── SOURCE DATA
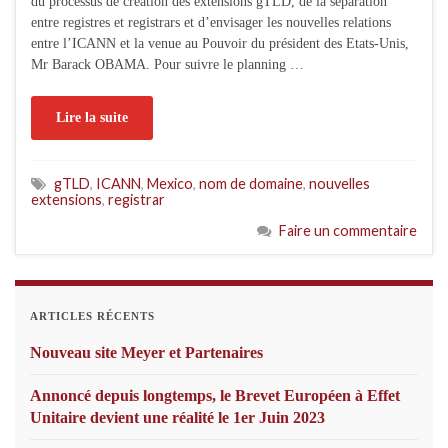
du processus de création des extensions gTLD, de la séparation
entre registres et registrars et d’envisager les nouvelles relations
entre l’ICANN et la venue au Pouvoir du président des Etats-Unis,
Mr Barack OBAMA. Pour suivre le planning …
Lire la suite
gTLD
,
ICANN
,
Mexico
,
nom de domaine
,
nouvelles
extensions
,
registrar
Faire un commentaire
ARTICLES RÉCENTS
Nouveau site Meyer et Partenaires
Annoncé depuis longtemps, le Brevet Européen à Effet
Unitaire devient une réalité le 1er Juin 2023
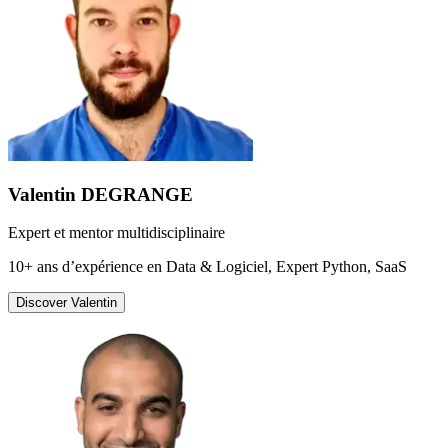
Valentin DEGRANGE
Expert et mentor multidisciplinaire
10+ ans d’expérience en Data & Logiciel, Expert Python, SaaS
Discover
Valentin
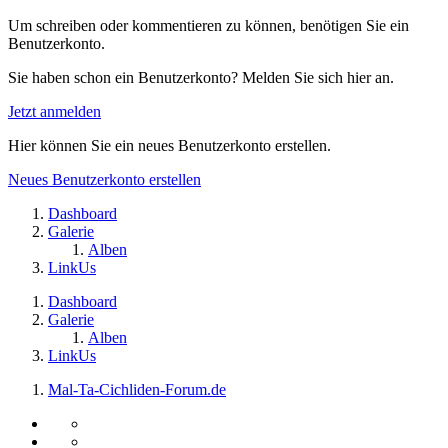
Um schreiben oder kommentieren zu können, benötigen Sie ein
Benutzerkonto.
Sie haben schon ein Benutzerkonto? Melden Sie sich hier an.
Jetzt anmelden
Hier können Sie ein neues Benutzerkonto erstellen.
Neues Benutzerkonto erstellen
Dashboard
Galerie
Alben
LinkUs
Dashboard
Galerie
Alben
LinkUs
Mal-Ta-Cichliden-Forum.de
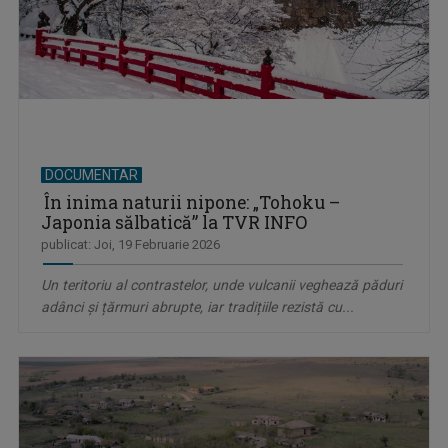
DOCUMENTAR
În inima naturii nipone: „Tohoku –
Japonia sălbatică” la TVR INFO
publicat: Joi, 19 Februarie 2026
Un teritoriu al contrastelor, unde vulcanii veghează păduri
adânci și țărmuri abrupte, iar tradițiile rezistă cu...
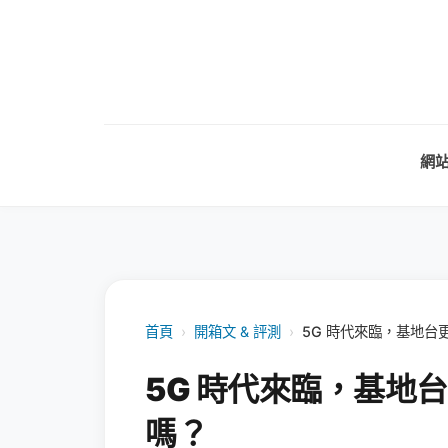
網
首頁
›
開箱文 & 評測
›
5G 時代來臨，基地台
5G 時代來臨，基地
嗎？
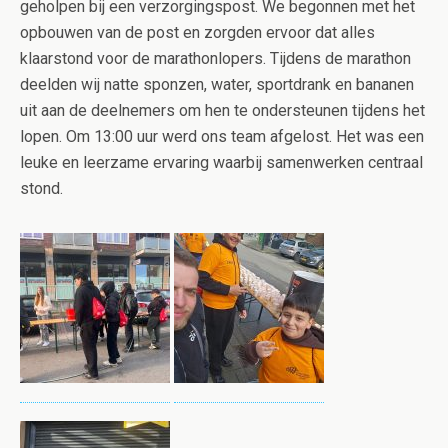
geholpen bij een verzorgingspost. We begonnen met het
opbouwen van de post en zorgden ervoor dat alles
klaarstond voor de marathonlopers. Tijdens de marathon
deelden wij natte sponzen, water, sportdrank en bananen
uit aan de deelnemers om hen te ondersteunen tijdens het
lopen. Om 13:00 uur werd ons team afgelost. Het was een
leuke en leerzame ervaring waarbij samenwerken centraal
stond.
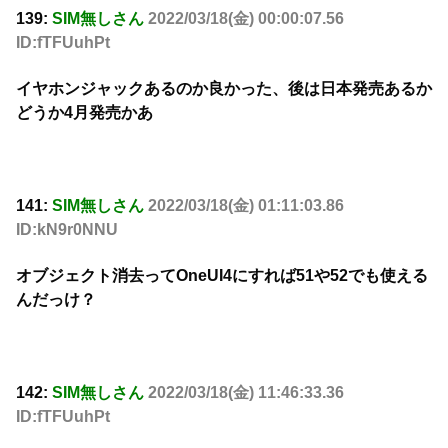
139:
SIM無しさん
2022/03/18(金) 00:00:07.56
ID:fTFUuhPt
イヤホンジャックあるのか良かった、後は日本発売あるか
どうか4月発売かあ
141:
SIM無しさん
2022/03/18(金) 01:11:03.86
ID:kN9r0NNU
オブジェクト消去ってOneUI4にすれば51や52でも使える
んだっけ？
142:
SIM無しさん
2022/03/18(金) 11:46:33.36
ID:fTFUuhPt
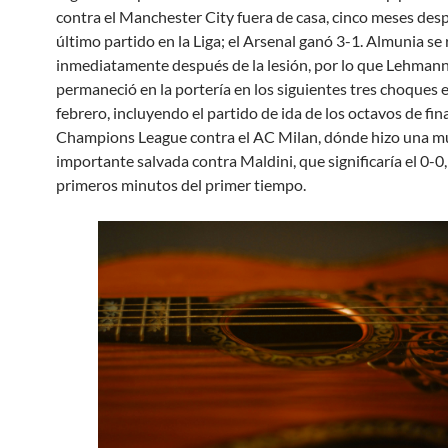
contra el Manchester City fuera de casa, cinco meses des
último partido en la Liga; el Arsenal ganó 3-1. Almunia se 
inmediatamente después de la lesión, por lo que Lehman
permaneció en la portería en los siguientes tres choques 
febrero, incluyendo el partido de ida de los octavos de fina
Champions League contra el AC Milan, dónde hizo una m
importante salvada contra Maldini, que significaría el 0-0,
primeros minutos del primer tiempo.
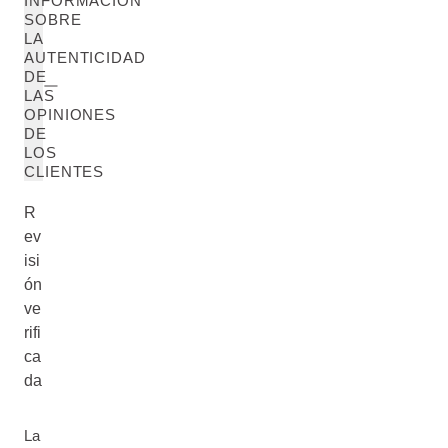
INFORMACIÓN
SOBRE
LA
AUTENTICIDAD
DE
LAS
OPINIONES
DE
LOS
CLIENTES
R
ev
isi
ón
ve
rifi
ca
da
La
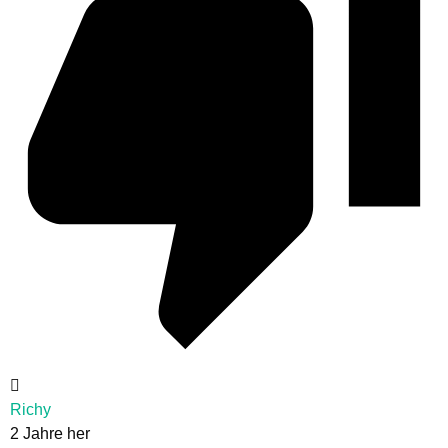
Richy
2 Jahre her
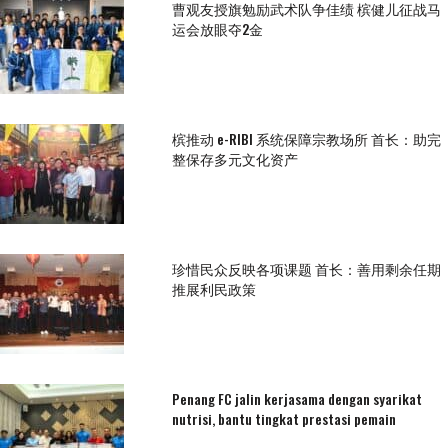
曹观友授旗勉励武术队争佳绩 槟健儿征战马
运会放眼夺2金
槟推动 e-RIBI 系统保障宗教场所 首长：助完
整保存多元文化资产
珍惜民众反映各项课题 首长：善用剩余任期
推展利民政策
Penang FC jalin kerjasama dengan syarikat
nutrisi, bantu tingkat prestasi pemain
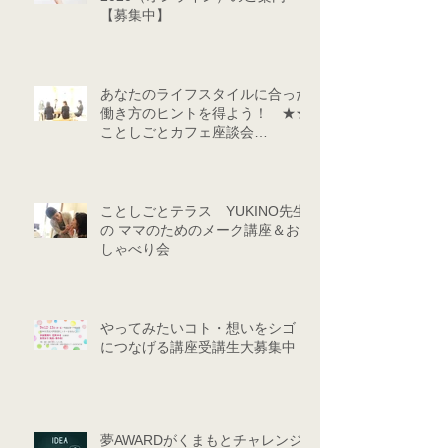
【募集中】
あなたのライフスタイルに合った
働き方のヒントを得よう！ ★★
ことしごとカフェ座談会
★★（9/24・10/29）
ことしごとテラス YUKINO先生
の ママのためのメーク講座＆お
しゃべり会
やってみたいコト・想いをシゴト
につなげる講座受講生大募集中！
夢AWARDがくまもとチャレンジ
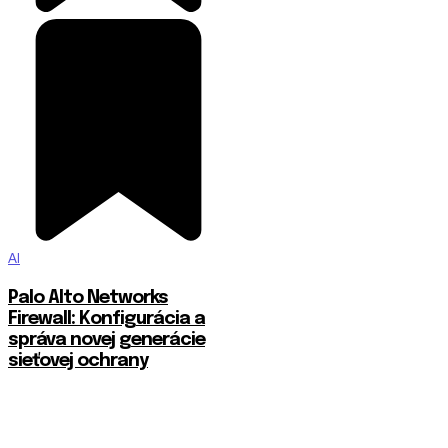
AI
Palo Alto Networks
Firewall: Konfigurácia a
správa novej generácie
sieťovej ochrany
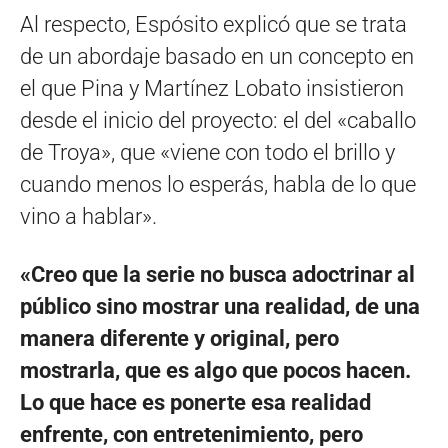
Al respecto, Espósito explicó que se trata
de un abordaje basado en un concepto en
el que Pina y Martínez Lobato insistieron
desde el inicio del proyecto: el del «caballo
de Troya», que «viene con todo el brillo y
cuando menos lo esperás, habla de lo que
vino a hablar».
«Creo que la serie no busca adoctrinar al
público sino mostrar una realidad, de una
manera diferente y original, pero
mostrarla, que es algo que pocos hacen.
Lo que hace es ponerte esa realidad
enfrente, con entretenimiento, pero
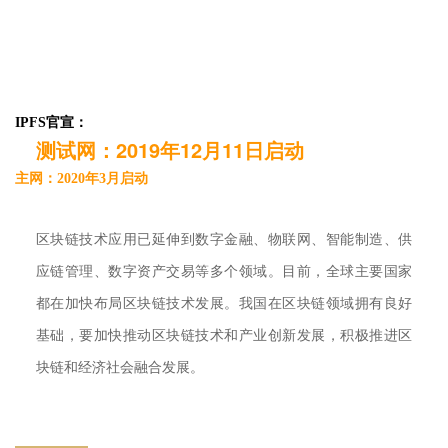
IPFS官宣：
测试网：2019年12月11日启动
主网：2020年3月启动
区块链技术应用已延伸到数字金融、物联网、智能制造、供
应链管理、数字资产交易等多个领域。目前，全球主要国家
都在加快布局区块链技术发展。我国在区块链领域拥有良好
基础，要加快推动区块链技术和产业创新发展，积极推进区
块链和经济社会融合发展。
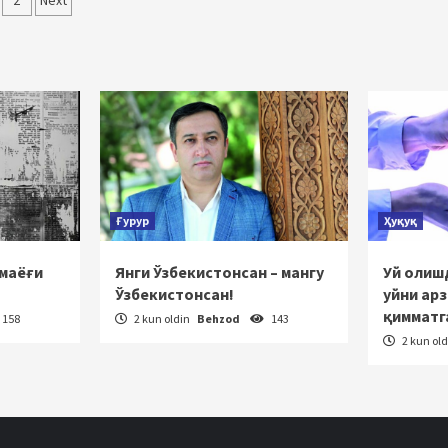
qolalar
2
Next
‘yicha
rakatlanish
Ғурур
Ҳуқуқ
 маёғи
Янги Ўзбекистонсан – мангу
Уй олишд
Ўзбекистонсан!
уйни ар
қимматг
158
2 kun oldin
Behzod
143
2 kun ol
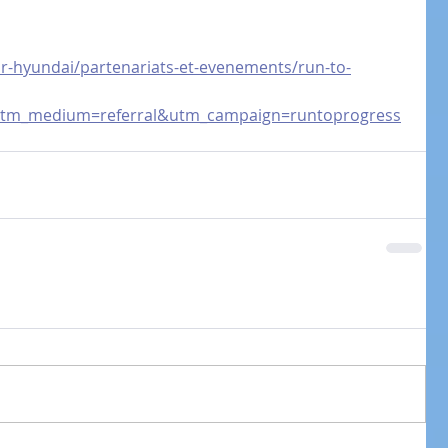
ir-hyundai/partenariats-et-evenements/run-to-
&utm_medium=referral&utm_campaign=runtoprogress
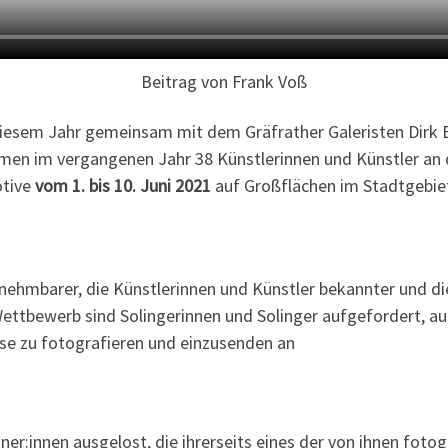
Beitrag von Frank Voß
diesem Jahr gemeinsam mit dem Gräfrather Galeristen Dirk B
en im vergangenen Jahr 38 Künstlerinnen und Künstler an de
otive
vom 1. bis 10. Juni
2021
auf Großflächen im Stadtgebiet
rnehmbarer, die Künstlerinnen und Künstler bekannter und di
Wettbewerb sind Solingerinnen und Solinger aufgefordert, a
ese zu fotografieren und einzusenden an
r:innen ausgelost, die ihrerseits eines der von ihnen fotogr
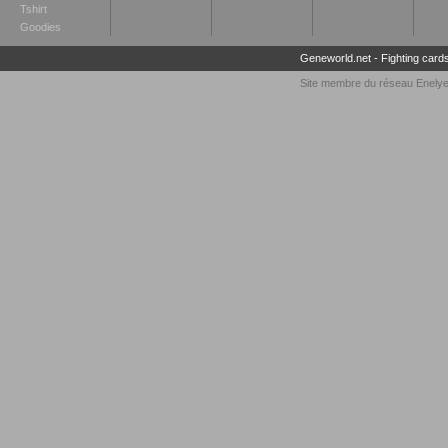
Tshirt
Goodies
Geneworld.net
-
Fighting card
Site membre du réseau
Enely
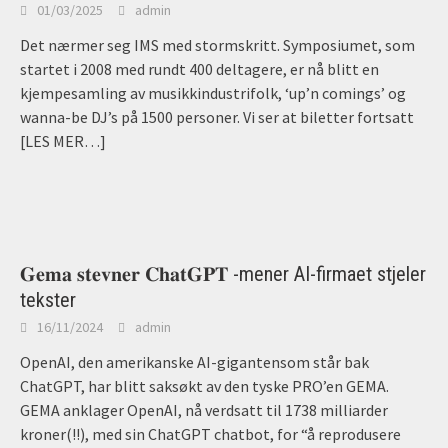
01/03/2025
admin
Det nærmer seg IMS med stormskritt. Symposiumet, som
startet i 2008 med rundt 400 deltagere, er nå blitt en
kjempesamling av musikkindustrifolk, ‘up’n comings’ og
wanna-be DJ’s på 1500 personer. Vi ser at biletter fortsatt
[LES MER…]
𝐆𝐞𝐦𝐚 𝐬𝐭𝐞𝐯𝐧𝐞𝐫 𝐂𝐡𝐚𝐭𝐆𝐏𝐓 -mener AI-firmaet stjeler
tekster
16/11/2024
admin
OpenAI, den amerikanske AI-gigantensom står bak
ChatGPT, har blitt saksøkt av den tyske PRO’en GEMA.
GEMA anklager OpenAI, nå verdsatt til 1738 milliarder
kroner(!!), med sin ChatGPT chatbot, for “å reprodusere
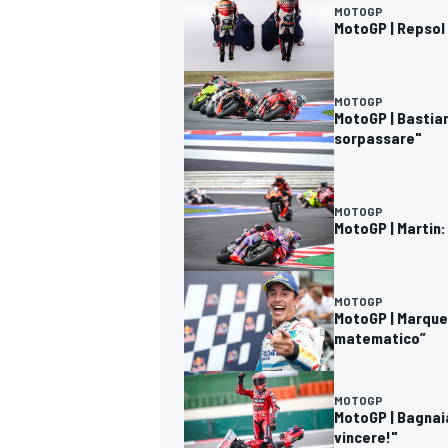
MOTOGP
MotoGP | Repsol 
MOTOGP
MotoGP | Bastian
sorpassare"
MOTOGP
MotoGP | Martin:
MOTOGP
MotoGP | Marquez
matematico”
MOTOGP
MotoGP | Bagnaia
vincere!"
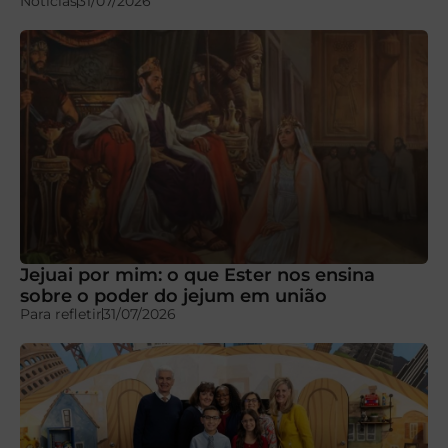
Notícias
31/07/2026
Jejuai por mim: o que Ester nos ensina
sobre o poder do jejum em união
Para refletir
31/07/2026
────
With the pictures left out, write out exactly the lines above from the one containing "ID:kN9r0NNU" through the one containing "Champions League contra".

* RESPONSE *
ID:kN9r0NNU
オブジェクト消去ってOneUI4にすれば51や52でも使える
んだっけ？
142:
SIM無しさん
2022/03/18(金) 11:46:33.36
ID:fTFUuhPt
contra el Manchester City fuera de casa, cinco meses des
último partido en la Liga; el Arsenal ganó 3-1. Almunia se 
inmediatamente después de la lesión, por lo que Lehman
permaneció en la portería en los siguientes tres choques 
febrero, incluyendo el partido de ida de los octavos de fina
Champions League contra el AC Milan, dónde hizo una m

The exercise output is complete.